_WHAT YOU ARE ASKED TO DO:_
Give every entry again, exactly as it stands.

• • • • •

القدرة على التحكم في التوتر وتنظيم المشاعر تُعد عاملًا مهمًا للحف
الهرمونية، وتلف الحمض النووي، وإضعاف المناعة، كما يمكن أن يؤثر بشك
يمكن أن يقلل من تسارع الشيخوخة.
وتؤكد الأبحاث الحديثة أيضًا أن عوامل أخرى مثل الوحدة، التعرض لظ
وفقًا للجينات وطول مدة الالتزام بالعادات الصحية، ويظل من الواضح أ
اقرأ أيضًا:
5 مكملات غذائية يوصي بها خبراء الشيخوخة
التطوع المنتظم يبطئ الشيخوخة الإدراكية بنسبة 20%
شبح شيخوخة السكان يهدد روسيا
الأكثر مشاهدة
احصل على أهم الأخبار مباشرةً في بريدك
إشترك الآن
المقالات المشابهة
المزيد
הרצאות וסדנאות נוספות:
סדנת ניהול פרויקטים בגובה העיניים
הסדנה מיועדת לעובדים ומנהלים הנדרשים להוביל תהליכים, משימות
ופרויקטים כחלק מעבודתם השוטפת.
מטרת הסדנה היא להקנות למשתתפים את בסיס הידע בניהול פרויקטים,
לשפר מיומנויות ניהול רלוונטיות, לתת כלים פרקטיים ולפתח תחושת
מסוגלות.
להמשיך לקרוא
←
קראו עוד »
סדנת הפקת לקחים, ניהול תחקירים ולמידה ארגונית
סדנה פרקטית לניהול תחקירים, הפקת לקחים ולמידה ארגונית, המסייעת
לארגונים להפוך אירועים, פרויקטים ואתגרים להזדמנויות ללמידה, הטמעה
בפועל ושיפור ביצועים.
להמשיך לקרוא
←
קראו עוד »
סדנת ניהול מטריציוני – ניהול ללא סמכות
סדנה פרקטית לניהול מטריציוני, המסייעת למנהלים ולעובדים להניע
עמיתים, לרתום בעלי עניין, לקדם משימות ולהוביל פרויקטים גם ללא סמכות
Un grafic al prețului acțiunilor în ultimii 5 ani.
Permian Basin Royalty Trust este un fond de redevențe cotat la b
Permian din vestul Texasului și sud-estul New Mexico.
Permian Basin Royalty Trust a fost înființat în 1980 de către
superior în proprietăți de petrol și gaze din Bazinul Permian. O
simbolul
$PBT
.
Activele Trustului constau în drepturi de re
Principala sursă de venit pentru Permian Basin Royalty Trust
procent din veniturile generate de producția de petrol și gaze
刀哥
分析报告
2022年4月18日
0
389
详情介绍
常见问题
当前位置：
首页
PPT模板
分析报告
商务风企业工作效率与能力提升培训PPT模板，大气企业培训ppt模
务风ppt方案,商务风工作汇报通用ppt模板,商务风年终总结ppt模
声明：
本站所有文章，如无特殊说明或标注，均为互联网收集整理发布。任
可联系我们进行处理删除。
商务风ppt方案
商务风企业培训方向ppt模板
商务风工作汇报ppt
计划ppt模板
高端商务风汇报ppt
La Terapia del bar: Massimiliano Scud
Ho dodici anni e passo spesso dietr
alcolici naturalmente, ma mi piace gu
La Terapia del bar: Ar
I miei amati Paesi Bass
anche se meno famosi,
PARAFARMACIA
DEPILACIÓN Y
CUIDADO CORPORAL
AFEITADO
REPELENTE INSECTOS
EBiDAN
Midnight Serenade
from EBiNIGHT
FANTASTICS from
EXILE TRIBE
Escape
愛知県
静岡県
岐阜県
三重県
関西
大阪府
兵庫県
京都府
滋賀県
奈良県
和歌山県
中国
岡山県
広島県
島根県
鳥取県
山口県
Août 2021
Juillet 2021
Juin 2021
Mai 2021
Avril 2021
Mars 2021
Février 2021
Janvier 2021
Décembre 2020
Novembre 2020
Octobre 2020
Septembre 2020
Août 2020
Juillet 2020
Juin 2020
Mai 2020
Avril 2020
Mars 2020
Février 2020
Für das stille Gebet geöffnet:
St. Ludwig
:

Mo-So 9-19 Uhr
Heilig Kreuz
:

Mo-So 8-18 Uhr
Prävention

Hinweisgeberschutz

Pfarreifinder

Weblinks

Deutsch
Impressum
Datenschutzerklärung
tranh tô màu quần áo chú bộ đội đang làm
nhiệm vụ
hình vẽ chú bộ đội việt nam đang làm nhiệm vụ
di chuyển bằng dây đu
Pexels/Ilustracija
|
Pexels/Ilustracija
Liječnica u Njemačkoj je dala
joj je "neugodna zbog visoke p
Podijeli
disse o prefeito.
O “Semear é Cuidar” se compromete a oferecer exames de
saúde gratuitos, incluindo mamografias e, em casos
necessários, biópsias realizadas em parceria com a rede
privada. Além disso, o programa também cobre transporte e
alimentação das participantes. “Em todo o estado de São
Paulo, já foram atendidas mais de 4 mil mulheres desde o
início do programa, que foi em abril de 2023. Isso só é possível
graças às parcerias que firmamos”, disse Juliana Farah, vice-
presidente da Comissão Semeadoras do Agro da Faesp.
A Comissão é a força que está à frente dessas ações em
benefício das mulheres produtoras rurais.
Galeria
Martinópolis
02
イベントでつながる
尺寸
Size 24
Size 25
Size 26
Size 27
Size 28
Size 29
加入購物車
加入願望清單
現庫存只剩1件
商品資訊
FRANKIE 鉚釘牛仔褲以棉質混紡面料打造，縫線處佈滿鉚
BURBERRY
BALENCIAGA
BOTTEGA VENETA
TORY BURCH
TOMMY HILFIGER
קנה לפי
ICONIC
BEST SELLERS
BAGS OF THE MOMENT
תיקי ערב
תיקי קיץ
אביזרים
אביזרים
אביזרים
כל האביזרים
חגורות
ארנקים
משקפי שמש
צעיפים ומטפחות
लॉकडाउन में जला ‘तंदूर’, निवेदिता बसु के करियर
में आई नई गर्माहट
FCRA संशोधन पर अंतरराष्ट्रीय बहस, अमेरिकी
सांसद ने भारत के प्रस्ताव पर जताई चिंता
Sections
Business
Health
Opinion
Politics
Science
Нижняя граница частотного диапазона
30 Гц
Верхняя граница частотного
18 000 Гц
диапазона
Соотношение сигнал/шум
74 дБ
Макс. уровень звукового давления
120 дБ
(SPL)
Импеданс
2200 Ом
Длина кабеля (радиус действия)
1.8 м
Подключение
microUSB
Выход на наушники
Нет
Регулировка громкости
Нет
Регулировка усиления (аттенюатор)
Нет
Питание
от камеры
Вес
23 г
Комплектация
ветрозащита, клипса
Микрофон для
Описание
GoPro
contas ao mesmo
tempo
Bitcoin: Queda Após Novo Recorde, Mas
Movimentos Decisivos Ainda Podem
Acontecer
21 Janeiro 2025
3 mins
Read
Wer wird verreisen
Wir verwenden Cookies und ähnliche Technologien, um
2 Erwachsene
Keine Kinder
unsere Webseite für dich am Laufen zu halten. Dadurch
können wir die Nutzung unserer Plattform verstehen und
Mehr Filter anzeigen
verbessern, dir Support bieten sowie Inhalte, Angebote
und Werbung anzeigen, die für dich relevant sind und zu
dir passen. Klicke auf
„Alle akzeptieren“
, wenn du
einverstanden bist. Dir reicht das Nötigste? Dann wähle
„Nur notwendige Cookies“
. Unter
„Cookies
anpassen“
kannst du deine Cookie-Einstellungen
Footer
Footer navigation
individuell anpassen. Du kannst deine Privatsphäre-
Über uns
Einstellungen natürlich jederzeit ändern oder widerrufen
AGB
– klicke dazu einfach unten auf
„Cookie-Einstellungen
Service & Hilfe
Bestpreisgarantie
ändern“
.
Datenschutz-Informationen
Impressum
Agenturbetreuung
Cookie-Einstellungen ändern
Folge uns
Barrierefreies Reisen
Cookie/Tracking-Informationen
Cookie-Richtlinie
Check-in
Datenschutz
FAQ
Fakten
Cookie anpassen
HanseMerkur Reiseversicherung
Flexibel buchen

• • • • •

_TASK OUTPUT:_
القدرة على التحكم في التوتر وتنظيم المشاعر تُعد عاملًا مهمًا للحف
الهرمونية، وتلف الحمض النووي، وإضعاف المناعة، كما يمكن أن يؤثر بشك
يمكن أن يقلل من تسارع الشيخوخة.
وتؤكد الأبحاث الحديثة أيضًا أن عوامل أخرى مثل الوحدة، التعرض لظ
وفقًا للجينات وطول مدة الالتزام بالعادات الصحية، ويظل من الواضح أ
اقرأ أيضًا:
5 مكملات غذائية يوصي بها خبراء الشيخوخة
التطوع المنتظم يبطئ الشيخوخة الإدراكية بنسبة 20%
شبح شيخوخة السكان يهدد روسيا
الأكثر مشاهدة
احصل على أهم الأخبار مباشرةً في بريدك
إشترك الآن
المقالات المشابهة
المزيد
הרצאות וסדנאות נוספות:
סדנת ניהול פרויקטים בגובה העיניים
הסדנה מיועדת לעובדים ומנהלים הנדרשים להוביל תהליכים, משימות
ופרויקטים כחלק מעבודתם השוטפת.
מטרת הסדנה היא להקנות למשתתפים את בסיס הידע בניהול פרויקטים,
לשפר מיומנויות ניהול רלוונטיות, לתת כלים פרקטיים ולפתח תחושת
מסוגלות.
להמשיך לקרוא
←
קראו עוד »
סדנת הפקת לקחים, ניהול תחקירים ולמידה ארגונית
סדנה פרקטית לניהול תחקירים, הפקת לקחים ולמידה ארגונית, המסייעת
לארגונים להפוך אירועים, פרויקטים ואתגרים להזדמנויות ללמידה, הטמעה
בפועל ושיפור ביצועים.
להמשיך לקרוא
←
קראו עוד »
סדנת ניהול מטריציוני – ניהול ללא סמכות
סדנה פרקטית לניהול מטריציוני, המסייעת למנהלים ולעובדים להניע
עמיתים, לרתום בעלי עניין, לקדם משימות ולהוביל פרויקטים גם ללא סמכות
Un grafic al prețului acțiunilor în ultimii 5 ani.
Permian Basin Royalty Trust este un fond de redevențe cotat la b
Permian din vestul Texasului și sud-estul New Mexico.
Permian Basin Royalty Trust a fost înființat în 1980 de către
superior în proprietăți de petrol și gaze din Bazinul Permian. O
simbolul
$PBT
.
Activele Trustului constau în drepturi de re
Principala sursă de venit pentru Permian Basin Royalty Trust
procent din veniturile generate de producția de petrol și gaze
刀哥
分析报告
2022年4月18日
0
389
详情介绍
常见问题
当前位置：
首页
PPT模板
分析报告
商务风企业工作效率与能力提升培训PPT模板，大气企业培训ppt模
务风ppt方案,商务风工作汇报通用ppt模板,商务风年终总结ppt模
声明：
本站所有文章，如无特殊说明或标注，均为互联网收集整理发布。任
可联系我们进行处理删除。
商务风ppt方案
商务风企业培训方向ppt模板
商务风工作汇报ppt
计划ppt模板
高端商务风汇报ppt
La Terapia del bar: Massimiliano Scud
Ho dodici anni e passo spesso dietr
alcolici naturalmente, ma mi piace gu
La Terapia del bar: Ar
I miei amati Paesi Bass
anche se meno famosi,
PARAFARMACIA
DEPILACIÓN Y
CUIDADO CORPORAL
AFEITADO
REPELENTE INSECTOS
EBiDAN
Midnight Serenade
from EBiNIGHT
FANTASTICS from
EXILE TRIBE
Escape
愛知県
静岡県
岐阜県
三重県
関西
大阪府
兵庫県
京都府
滋賀県
奈良県
和歌山県
中国
岡山県
広島県
島根県
鳥取県
山口県
Août 2021
Juillet 2021
Juin 2021
Mai 2021
Avril 2021
Mars 2021
Février 2021
Janvier 2021
Décembre 2020
Novembre 2020
Octobre 2020
Septembre 2020
Août 2020
Juillet 2020
Juin 2020
Mai 2020
Avril 2020
Mars 2020
Février 2020
Für das stille Gebet geöffnet:
St. Ludwig
:

Mo-So 9-19 Uhr
Heilig Kreuz
:

Mo-So 8-18 Uhr
Prävention

Hinweisgeberschutz

Pfarreifinder

Weblinks

Deutsch
Impressum
Datenschutzerklärung
tranh tô màu quần áo chú bộ đội đang làm
nhiệm vụ
hình vẽ chú bộ đội việt nam đang làm nhiệm vụ
di chuyển bằng dây đu
Pexels/Ilustracija
|
Pexels/Ilustracija
Liječnica u Njemačkoj je dala
joj je "neugodna zbog visoke p
Podijeli
disse o prefeito.
O “Semear é Cuidar” se compromete a oferecer exames de
saúde gratuitos, incluindo mamografias e, em casos
necessários, biópsias realizadas em parceria com a rede
privada. Além disso, o programa também cobre transporte e
alimentação das participantes. “Em todo o estado de São
Paulo, já foram atendidas mais de 4 mil mulheres desde o
início do programa, que foi em abril de 2023. Isso só é possível
graças às parcerias que firmamos”, disse Juliana Farah, vice-
presidente da Comissão Semeadoras do Agro da Faesp.
A Comissão é a força que está à frente dessas ações em
benefício das mulheres produtoras rurais.
Galeria
Martinópolis
02
イベントでつながる
尺寸
Size 24
Size 25
Size 26
Size 27
Size 28
Size 29
加入購物車
加入願望清單
現庫存只剩1件
商品資訊
FRANKIE 鉚釘牛仔褲以棉質混紡面料打造，縫線處佈滿鉚
BURBERRY
BALENCIAGA
BOTTEGA VENETA
TORY BURCH
TOMMY HILFIGER
קנה לפי
ICONIC
BEST SELLERS
BAGS OF THE MOMENT
תיקי ערב
תיקי קיץ
אביזרים
אביזרים
אביזרים
כל האביזרים
חגורות
ארנקים
משקפי שמש
צעיפים ומטפחות
लॉकडाउन में जला ‘तंदूर’, निवेदिता बसु के करियर
में आई नई गर्माहट
FCRA संशोधन पर अंतरराष्ट्रीय बहस, अमेरिकी
सांसद ने भारत के प्रस्ताव पर जताई चिंता
Sections
Business
Health
Opinion
Politics
Science
Нижняя граница частотного диапазона
30 Гц
Верхняя граница частотного
18 000 Гц
диапазона
Соотношение сигнал/шум
74 дБ
Макс. уровень звукового давления
120 дБ
(SPL)
Импеданс
2200 Ом
Длина кабеля (радиус действия)
1.8 м
Подключение
microUSB
Выход на наушники
Нет
Регулировка громкости
Нет
Регулировка усиления (аттенюатор)
Нет
Питание
от камеры
Вес
23 г
Комплектация
ветрозащита, клипса
Микрофон для
Описание
GoPro
contas ao mesmo
tempo
Bitcoin: Queda Após Novo Recorde, Mas
Movimentos Decisivos Ainda Podem
Acontecer
21 Janeiro 2025
3 mins
Read
Wer wird verreisen
Wir verwenden Cookies und ähnliche Technologien, um
2 Erwachsene
Keine Kinder
unsere Webseite für dich am Laufen zu halten. Dadurch
können wir die Nutzung unserer Plattform verstehen und
Mehr Filter anzeigen
verbessern, dir Support bieten sowie Inhalte, Angebote
und Werbung anzeigen, die für dich relevant sind und zu
dir passen. Klicke auf
„Alle akzeptieren“
, wenn du
einverstanden bist. Dir reicht das Nötigste? Dann wähle
„Nur notwendige Cookies“
. Unter
„Cookies
anpassen“
kannst du deine Cookie-Einstellungen
Footer
Footer navigation
individuell anpassen. Du kannst deine Privatsphäre-
Über uns
Einstellungen natürlich jederzeit ändern oder widerrufen
AGB
– klicke dazu einfach unten auf
„Cookie-Einstellungen
Service & Hilfe
Bestpreisgarantie
ändern“
.
Datenschutz-Informationen
Impressum
Agenturbetreuung
Cookie-Einstellungen ändern
Folge uns
Barrierefreies Reisen
Cookie/Tracking-Informationen
Cookie-Richtlinie
Check-in
Datenschutz
FAQ
Fakten
Cookie anpassen
HanseMerkur Reiseversicherung
Flexibel buchen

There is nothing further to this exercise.